* INSTRUCTIONS FOR THE TASK *
Work through the data and say how many lines contain "تليفون". The number alone is the answer.

Segment Start: DATA

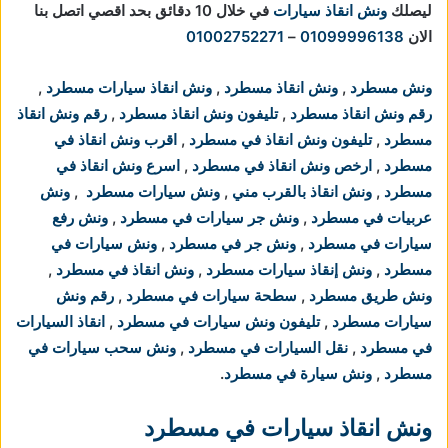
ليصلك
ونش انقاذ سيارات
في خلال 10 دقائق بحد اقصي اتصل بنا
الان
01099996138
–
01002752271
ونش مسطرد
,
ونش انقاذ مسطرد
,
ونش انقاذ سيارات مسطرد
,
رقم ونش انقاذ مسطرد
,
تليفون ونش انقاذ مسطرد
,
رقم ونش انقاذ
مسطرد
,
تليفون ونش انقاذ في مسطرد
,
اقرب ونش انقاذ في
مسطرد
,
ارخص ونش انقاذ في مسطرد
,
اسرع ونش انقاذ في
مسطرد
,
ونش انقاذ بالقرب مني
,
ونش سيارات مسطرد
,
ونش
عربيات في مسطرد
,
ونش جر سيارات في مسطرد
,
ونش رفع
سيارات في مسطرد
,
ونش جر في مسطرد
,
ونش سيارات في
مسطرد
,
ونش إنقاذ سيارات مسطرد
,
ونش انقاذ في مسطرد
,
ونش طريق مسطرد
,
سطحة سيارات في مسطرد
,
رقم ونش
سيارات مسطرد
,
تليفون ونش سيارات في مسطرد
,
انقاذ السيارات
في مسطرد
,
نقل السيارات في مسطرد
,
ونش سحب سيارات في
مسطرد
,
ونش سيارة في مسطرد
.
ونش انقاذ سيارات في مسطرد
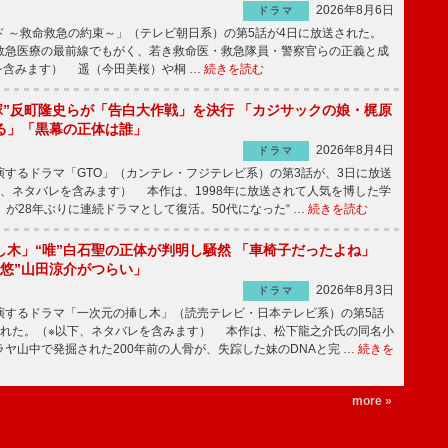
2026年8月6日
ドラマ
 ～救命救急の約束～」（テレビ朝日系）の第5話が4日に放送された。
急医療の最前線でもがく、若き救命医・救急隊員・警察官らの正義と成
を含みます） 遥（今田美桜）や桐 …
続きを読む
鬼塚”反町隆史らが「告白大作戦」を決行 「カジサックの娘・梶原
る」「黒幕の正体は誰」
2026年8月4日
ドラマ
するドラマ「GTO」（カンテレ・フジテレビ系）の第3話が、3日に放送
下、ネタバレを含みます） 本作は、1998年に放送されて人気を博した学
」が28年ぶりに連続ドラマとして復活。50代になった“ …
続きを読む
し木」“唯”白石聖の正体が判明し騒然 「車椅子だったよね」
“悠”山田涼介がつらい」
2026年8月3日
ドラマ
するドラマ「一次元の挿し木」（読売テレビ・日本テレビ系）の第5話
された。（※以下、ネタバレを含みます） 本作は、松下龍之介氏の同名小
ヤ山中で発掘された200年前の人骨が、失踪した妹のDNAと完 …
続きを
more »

Segment End: DATA

* TASK RESULT *
3